◆ The task ◆
Write out, word for word and with no pictures, each line below from the one containing "Wykonanie instalacji elektrycznych" through the one containing "Fabio Alcini", both included, and no other line.

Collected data
━━━━━━━━━━━━━━━━━━━━

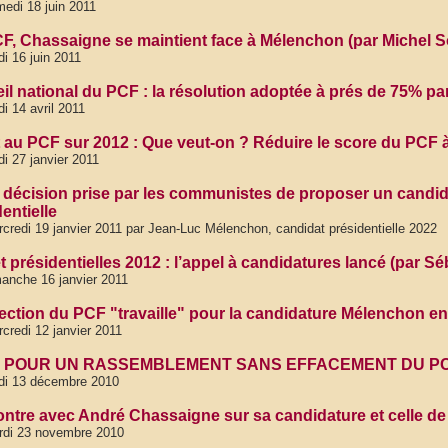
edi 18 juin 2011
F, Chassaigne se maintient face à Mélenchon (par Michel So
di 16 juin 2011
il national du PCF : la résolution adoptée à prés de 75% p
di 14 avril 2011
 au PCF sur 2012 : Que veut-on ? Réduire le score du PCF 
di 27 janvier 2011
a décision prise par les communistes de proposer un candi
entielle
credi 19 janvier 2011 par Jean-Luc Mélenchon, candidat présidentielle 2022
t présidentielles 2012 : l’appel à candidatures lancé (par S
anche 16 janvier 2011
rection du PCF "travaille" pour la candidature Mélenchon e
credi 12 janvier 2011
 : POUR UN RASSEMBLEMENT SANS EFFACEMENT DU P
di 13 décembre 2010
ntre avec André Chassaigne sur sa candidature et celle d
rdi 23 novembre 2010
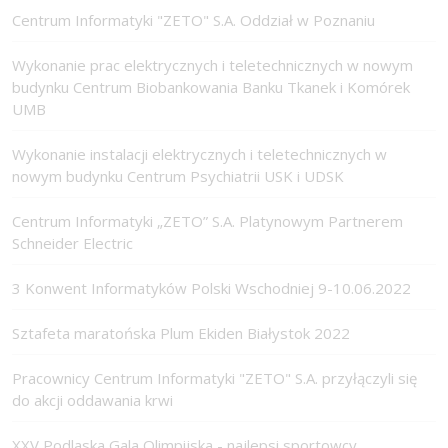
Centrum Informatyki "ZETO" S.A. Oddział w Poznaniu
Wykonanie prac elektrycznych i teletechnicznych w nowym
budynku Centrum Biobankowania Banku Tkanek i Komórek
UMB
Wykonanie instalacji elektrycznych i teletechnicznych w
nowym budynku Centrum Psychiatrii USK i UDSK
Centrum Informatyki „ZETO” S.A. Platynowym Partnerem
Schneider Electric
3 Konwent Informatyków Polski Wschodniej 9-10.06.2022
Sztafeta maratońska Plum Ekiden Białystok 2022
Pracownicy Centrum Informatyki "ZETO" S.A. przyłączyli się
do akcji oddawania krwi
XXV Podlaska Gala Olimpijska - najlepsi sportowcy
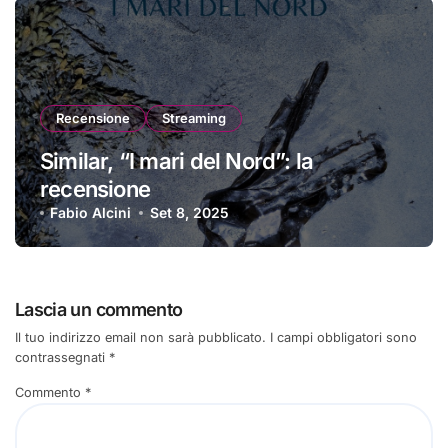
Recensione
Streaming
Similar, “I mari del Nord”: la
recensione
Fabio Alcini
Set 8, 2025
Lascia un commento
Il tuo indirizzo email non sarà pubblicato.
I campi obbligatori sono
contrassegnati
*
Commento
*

━━━━━━━━━━━━━━━━━━━━

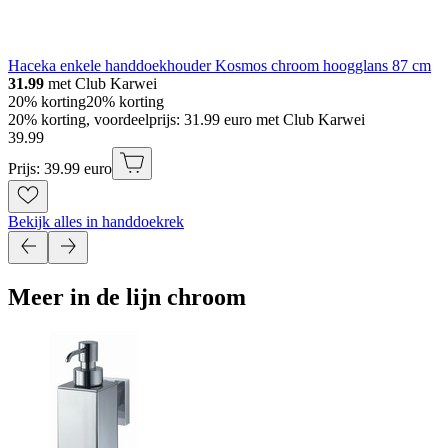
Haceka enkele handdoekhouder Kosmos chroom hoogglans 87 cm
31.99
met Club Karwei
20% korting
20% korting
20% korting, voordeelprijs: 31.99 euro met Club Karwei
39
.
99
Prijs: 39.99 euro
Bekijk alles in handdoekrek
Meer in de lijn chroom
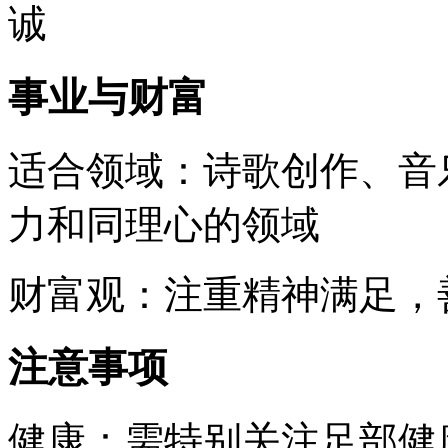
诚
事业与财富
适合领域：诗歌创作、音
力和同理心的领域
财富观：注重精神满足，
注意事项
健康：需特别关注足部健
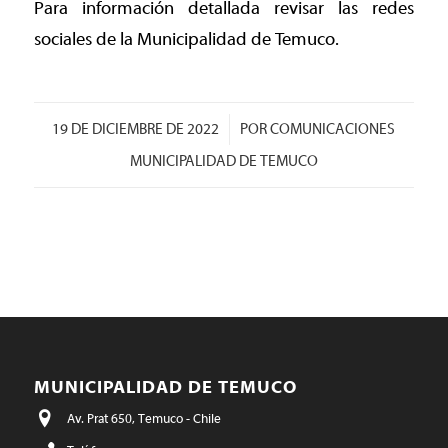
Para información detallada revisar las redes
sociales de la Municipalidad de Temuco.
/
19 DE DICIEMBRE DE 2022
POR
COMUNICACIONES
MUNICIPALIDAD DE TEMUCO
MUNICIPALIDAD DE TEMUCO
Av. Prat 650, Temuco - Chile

━━━━━━━━━━━━━━━━━━━━

◆ Answer to this exercise ◆
Wykonanie instalacji elektrycznych i teletechnicznych w
nowym budynku Centrum Psychiatrii USK i UDSK
Centrum Informatyki „ZETO” S.A. Platynowym Partnerem
Schneider Electric
3 Konwent Informatyków Polski Wschodniej 9-10.06.2022
Sztafeta maratońska Plum Ekiden Białystok 2022
Pracownicy Centrum Informatyki "ZETO" S.A. przyłączyli się
do akcji oddawania krwi
XXV Podlaska Gala Olimpijska - najlepsi sportowcy
Recensione
Streaming
Similar, “I mari del Nord”: la
recensione
Fabio Alcini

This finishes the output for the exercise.